Reflects the recognition of estimated fair value of the contingent consideration.  As part of the Merger Agreement, the Company could be required to make an additional payment subject to the achievement of a specified operational milestone associated with the IPR&D acquired as part of the acquisition.  As the contingent consideration is based on the achievement of a specified operational milestone,  the possible outcomes of the contingency are either no payment (a value of $0), if the specified operational milestone is not met, or approximately $200.0 million less the $5.5 million, which is attributable to stock options issued by the Company in replacement of Omniome’s unvested stock options as part of the transaction, if the specified operational milestone is met.  

 

After the Closing Date, the contingent consideration will be accounted for as a liability at fair value, with changes during each reporting period recognized in the Company’s statement of operations.
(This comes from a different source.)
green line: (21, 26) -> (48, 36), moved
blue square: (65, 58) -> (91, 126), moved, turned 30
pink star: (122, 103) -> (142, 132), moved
No amounts related to the remeasurement of the contingent consideration are included in the pro forma condensed combined statements of operations, as such remeasurements cannot be meaningfully estimated.



 

I

Reflects the deferred tax liability of $89.2 million arising upon the acquisition, primarily related to the acquired IPR&D which is expected to have no tax basis for future deductions.    The deferred tax liability is offset by a $88.1 million reduction of the Company’s deferred tax asset valuation allowance as a result of the Omniome transaction.  Refer to Note CC for further information. 



 

J

Reflects the elimination of Omniome’s historical stockholders’ equity as of the closing date.



 

K

Reflects the estimated portion of consideration paid by the Company related to the acceleration of certain Omniome stock options not attributed to pre-combination services of $20.6 million which will be recognized by the Company as stock-based compensation expense on the Closing Date.



 

L

Reflects the 11.2 million common shares sold by the Company in a private placement transaction at a price of $26.75 per share, net of $5.6 million in estimated issuance costs.  The proceeds will be used to finance the acquisition.





8

 


 

Statements of Operations Adjustments        



AA

Reflects the estimated transaction expenses of the Company ($12.7 million) and Omniome ($16.6 million) not reflected in the statements of operations and comprehensive loss through June 30, 2021.  Approximately $0.5 million of transaction expenses are included in the Company's statement of operations and comprehensive loss for the six months ended June 30, 2021. 



 

BB

Reflects the recognition of estimated share-based compensation expense of $20.6 million related to the acceleration of certain Omniome stock options not attributed to pre-combination services. 



 

CC

Reflects a one-time income tax benefit from the reduction of the Company's deferred tax asset valuation allowance, as a result of the Omniome transaction.



 

DD

Reflects the issuance of approximately 8.8 million common shares as stock consideration for the acquisition.



 

EE

Reflects an adjustment to the diluted weighted average shares outstanding to include the stock options issued by the Company in replacement of Omniome’s unvested stock options as part of the transaction, based on Omniome options that were outstanding as of June 30, 2021.



 

FF

Reflects the elimination of Omniome’s historical interest expense for the period related to Omniome’s pre-existing debt that was settled in connection with the acquisition.  For the year-ended December 31, 2020, the adjustment also includes the accretion of fees due upon repayment of $1.2 million 



 

GG

Reflects the issuance by the Company of approximately 11.2 million common shares in a private placement transaction.  Refer to Note L for further information.